=== Section Start ===

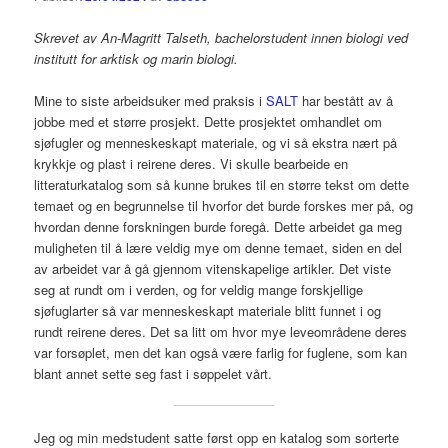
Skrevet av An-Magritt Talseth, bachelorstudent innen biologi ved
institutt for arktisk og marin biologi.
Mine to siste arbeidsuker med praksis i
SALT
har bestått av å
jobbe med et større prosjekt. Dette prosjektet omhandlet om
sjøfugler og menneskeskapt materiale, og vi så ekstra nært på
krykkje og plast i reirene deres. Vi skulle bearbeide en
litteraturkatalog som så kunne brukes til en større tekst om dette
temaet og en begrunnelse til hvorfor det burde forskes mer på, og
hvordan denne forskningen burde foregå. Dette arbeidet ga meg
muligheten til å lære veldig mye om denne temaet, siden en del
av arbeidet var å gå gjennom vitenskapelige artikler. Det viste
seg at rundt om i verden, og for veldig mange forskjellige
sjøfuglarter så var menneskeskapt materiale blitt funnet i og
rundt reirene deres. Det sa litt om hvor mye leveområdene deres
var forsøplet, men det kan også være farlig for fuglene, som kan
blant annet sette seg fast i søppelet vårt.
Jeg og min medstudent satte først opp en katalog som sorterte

=== Section End ===
=== Section Start ===

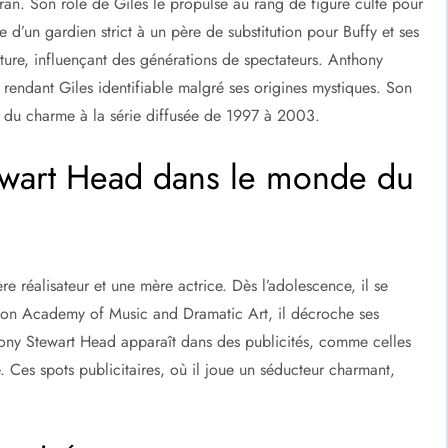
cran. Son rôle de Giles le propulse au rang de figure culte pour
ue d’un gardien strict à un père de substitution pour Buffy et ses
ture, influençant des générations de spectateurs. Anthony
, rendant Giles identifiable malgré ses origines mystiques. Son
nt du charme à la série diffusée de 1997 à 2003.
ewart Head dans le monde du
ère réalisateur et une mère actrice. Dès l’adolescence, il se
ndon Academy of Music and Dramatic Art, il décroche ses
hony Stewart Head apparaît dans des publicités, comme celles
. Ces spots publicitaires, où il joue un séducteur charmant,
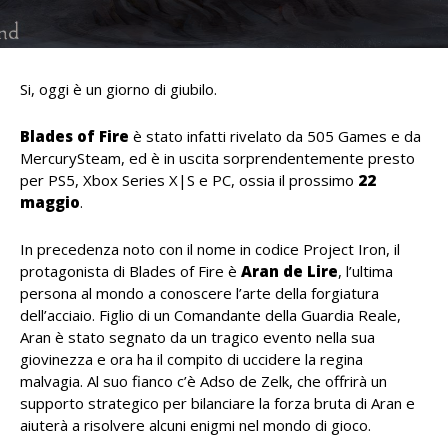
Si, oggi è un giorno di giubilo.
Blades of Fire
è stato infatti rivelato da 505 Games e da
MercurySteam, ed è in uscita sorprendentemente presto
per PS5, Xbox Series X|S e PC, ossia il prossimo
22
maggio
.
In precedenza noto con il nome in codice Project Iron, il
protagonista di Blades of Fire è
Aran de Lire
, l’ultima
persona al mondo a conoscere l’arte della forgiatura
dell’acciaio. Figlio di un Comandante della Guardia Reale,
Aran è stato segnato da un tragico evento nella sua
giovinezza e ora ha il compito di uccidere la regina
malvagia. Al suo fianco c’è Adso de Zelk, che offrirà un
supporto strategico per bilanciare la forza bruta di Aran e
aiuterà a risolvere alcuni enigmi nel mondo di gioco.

=== Section End ===

Problem to work on: Your answer should be the lines above, from the line containing "Skrevet av An-Magritt" up to and including the line containing "seg at rundt", reproduced exactly and with nothing else.

Worked solution:
Skrevet av An-Magritt Talseth, bachelorstudent innen biologi ved
institutt for arktisk og marin biologi.
Mine to siste arbeidsuker med praksis i
SALT
har bestått av å
jobbe med et større prosjekt. Dette prosjektet omhandlet om
sjøfugler og menneskeskapt materiale, og vi så ekstra nært på
krykkje og plast i reirene deres. Vi skulle bearbeide en
litteraturkatalog som så kunne brukes til en større tekst om dette
temaet og en begrunnelse til hvorfor det burde forskes mer på, og
hvordan denne forskningen burde foregå. Dette arbeidet ga meg
muligheten til å lære veldig mye om denne temaet, siden en del
av arbeidet var å gå gjennom vitenskapelige artikler. Det viste
seg at rundt om i verden, og for veldig mange forskjellige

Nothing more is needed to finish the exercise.